You send a polished CV from your laptop. The recruiter opens it on her phone and the layout has drifted; one heading is now in Times New Roman. The whole point of PDF was that this wouldn't happen. So what's going on?
Fonts that weren't embedded
If the PDF doesn't include the fonts it uses, every device picks a fallback. Your fancy headline font becomes whatever the viewer has handy. The fix is on the export side: when saving from Word, Pages or Google Docs, choose 'embed fonts' or use 'PDF/A'. If it's too late and the PDF already exists, open it in Flint and use a system font for any text you add so the file stays consistent on other devices.

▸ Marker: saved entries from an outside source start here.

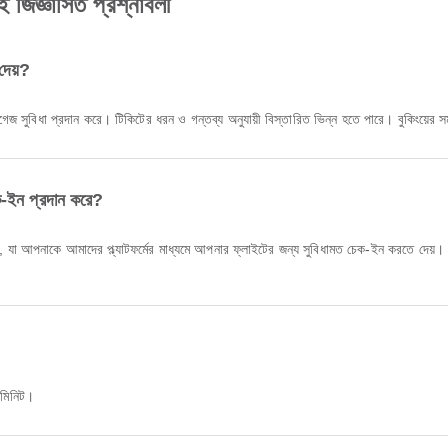
 জিজ্ঞাসিত প্রশ্নাবলী
দেয়?
 ব্যাগেজ সুবিধা প্রদান করে। টিকিটের ধরন ও গন্তব্য অনুযায়ী বিস্তারিত ভিন্ন হতে পারে। বুকিংয়
ক-ইন প্রদান করে?
20মিনিট।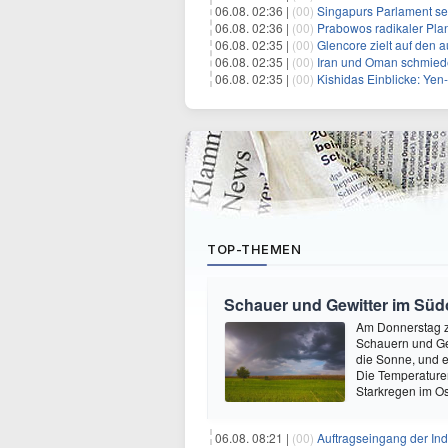
06.08. 02:36 |
(00)
Singapurs Parlament set
06.08. 02:36 |
(00)
Prabowos radikaler Plan 
06.08. 02:35 |
(00)
Glencore zielt auf den 
06.08. 02:35 |
(00)
Iran und Oman schmiede
06.08. 02:35 |
(00)
Kishidas Einblicke: Yen-In
TOP-THEMEN
Schauer und Gewitter im Süd
Am Donnerstag ze
Schauern und Ge
die Sonne, und e
Die Temperature
Starkregen im O
06.08. 08:21 |
(00)
Auftragseingang der Ind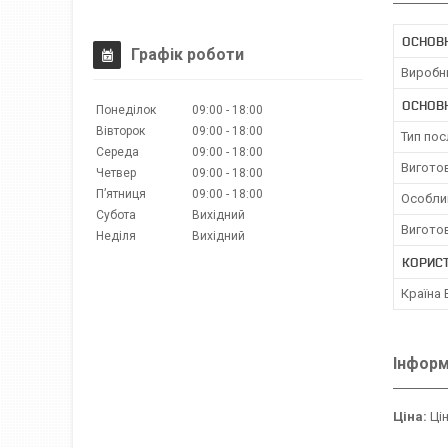
ОСНОВН
Графік роботи
Виробн
ОСНОВ
Понеділок
09:00
18:00
Вівторок
09:00
18:00
Тип пос
Середа
09:00
18:00
Вигото
Четвер
09:00
18:00
Пʼятниця
09:00
18:00
Особли
Субота
Вихідний
Вигото
Неділя
Вихідний
КОРИС
Країна
Інформ
Ціна:
Цін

Different viewers, different defaults
Adobe, Preview, Chrome, your phone's built-in viewer — each renders PDFs slightly differently. Anti-aliasing, default zoom, and form rendering vary. The content is the same; the pixels aren't. For anything that matters (job applications, contracts), preview in two apps before sending. Or convert tricky layouts via convert PDF to JPG so the page is just an image — pixel-identical everywhere, but no longer editable.

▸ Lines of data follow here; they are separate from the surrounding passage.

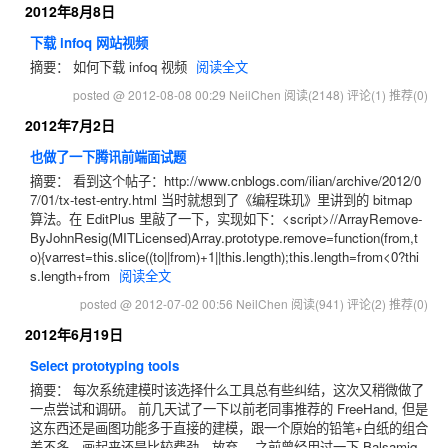
2012年8月8日
下载 infoq 网站视频
摘要： 如何下载 infoq 视频
阅读全文
posted @ 2012-08-08 00:29 NeilChen
阅读(2148)
评论(1)
推荐(0)
2012年7月2日
也做了一下腾讯前端面试题
摘要： 看到这个帖子：http://www.cnblogs.com/ilian/archive/2012/0
7/01/tx-test-entry.html 当时就想到了《编程珠玑》里讲到的 bitmap
算法。在 EditPlus 里敲了一下，实现如下：<script>//ArrayRemove-
ByJohnResig(MITLicensed)Array.prototype.remove=function(from,t
o){varrest=this.slice((to||from)+1||this.length);this.length=from<0?thi
s.length+from
阅读全文
posted @ 2012-07-02 00:56 NeilChen
阅读(941)
评论(2)
推荐(0)
2012年6月19日
Select prototyping tools
摘要： 每次系统建模时该选择什么工具总有些纠结，这次又稍微做了
一点尝试和调研。 前几天试了一下以前老同事推荐的 FreeHand, 但是
这东西还是画图功能多于直接的建模，跟一个原始的铅笔+白纸的组合
差不多，画起来还是比较费劲。放弃。 之前曾经用过一下 Balsamiq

Colour profiles and screens
A logo that looks navy on your calibrated monitor can read black on a phone in sunlight. PDFs can carry colour profiles, but most consumer viewers ignore them. If colour accuracy matters, convert to print-ready PDF/X from your design app, or accept that screens lie and provide a hex reference separately.
FAQ
Will embedding fonts make my PDF bigger?
Yes, slightly — usually 100–500 KB depending on how many fonts and characters. Worth it for important documents. If size matters more than fidelity, compress PDF afterwards.
Why does my form look fine in Adobe but broken in Chrome?
Chrome's built-in PDF viewer doesn't fully support PDF form features. For form-heavy files, open in a proper PDF app rather than the browser preview.
Do I need to worry for normal documents?
Not really. Plain reports and letters travel fine. The drift only matters when fonts, branding, or precise layout are part of the message — CVs, invoices, design proofs.
PDFs are portable, just not perfect. For anything that has to look right everywhere, embed fonts at export and preview in two viewers — or pop the file into Flint and check it there first.